» **Information shown**:
==============================

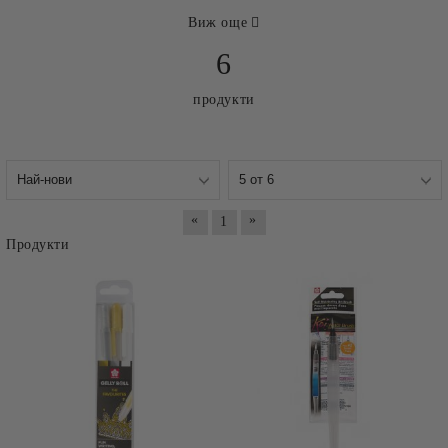
Виж още
6
продукти
«
»
1
Продукти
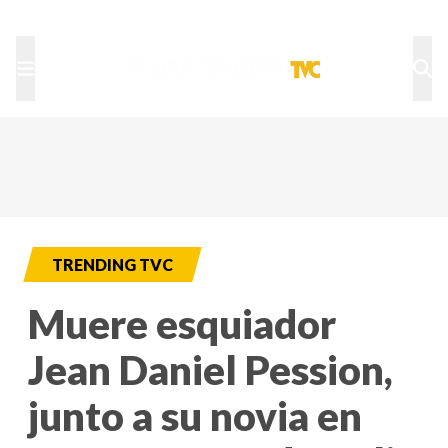
TU NOTA
DEPORTES TVC
HRN
TRENDING TVC
Muere esquiador
Jean Daniel Pession,
junto a su novia en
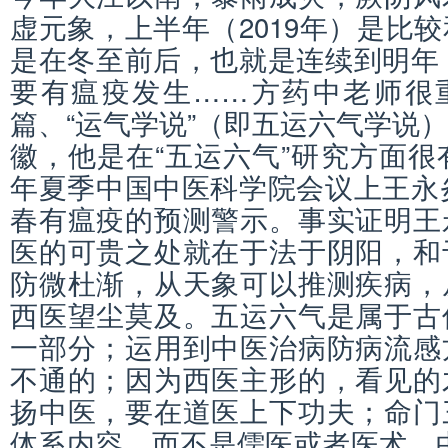
虚元象，上半年（2019年）是比
是在冬至前后，也就是连续到明年（
要有瘟疫发生……方药中老师很重
篇、“运气学说”（即五运六气学说
徽，他是在“五运六气”研究方面很有
年夏季中国中医科学院会议上王永炎
春有瘟疫的预测警示。事实证明王
医的可贵之处就在于法于阴阳，和
防微杜渐，从天象可以推测疾病，
西医望尘莫及。五运六气是属于古
一部分；运用到中医治病防病流感
不通的；因为西医主形的，看见的
扬中医，要在道医上下功夫；命门
体系内容，而不是儒医或者医术，中医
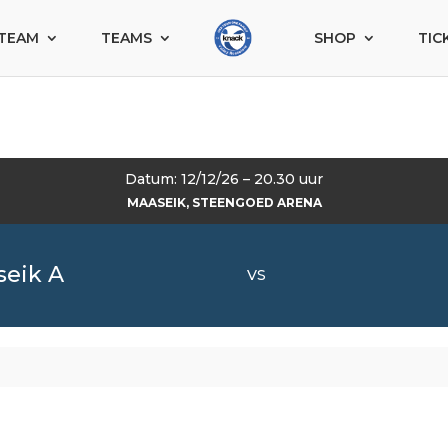
TEAM
TEAMS
SHOP
TIC
Datum: 12/12/26 – 20.30 uur
MAASEIK, STEENGOED ARENA
seik A
VS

==============================

» **To do**:
Images are not part of the copy. Everything else in the records must be reproduced exactly.

» **Response box**:
Виж още
6
продукти
«
»
1
Продукти
TU NOTA
DEPORTES TVC
HRN
TRENDING TVC
Muere esquiador
Jean Daniel Pession,
junto a su novia en
虚元象，上半年（2019年）是比
是在冬至前后，也就是连续到明年（
要有瘟疫发生……方药中老师很重
篇、“运气学说”（即五运六气学说
徽，他是在“五运六气”研究方面很有
年夏季中国中医科学院会议上王永炎
春有瘟疫的预测警示。事实证明王
医的可贵之处就在于法于阴阳，和
防微杜渐，从天象可以推测疾病，
西医望尘莫及。五运六气是属于古
一部分；运用到中医治病防病流感
不通的；因为西医主形的，看见的
扬中医，要在道医上下功夫；命门
体系内容，而不是儒医或者医术，中医
TEAM
TEAMS
SHOP
TIC
Datum: 12/12/26 – 20.30 uur
MAASEIK, STEENGOED ARENA
seik A
VS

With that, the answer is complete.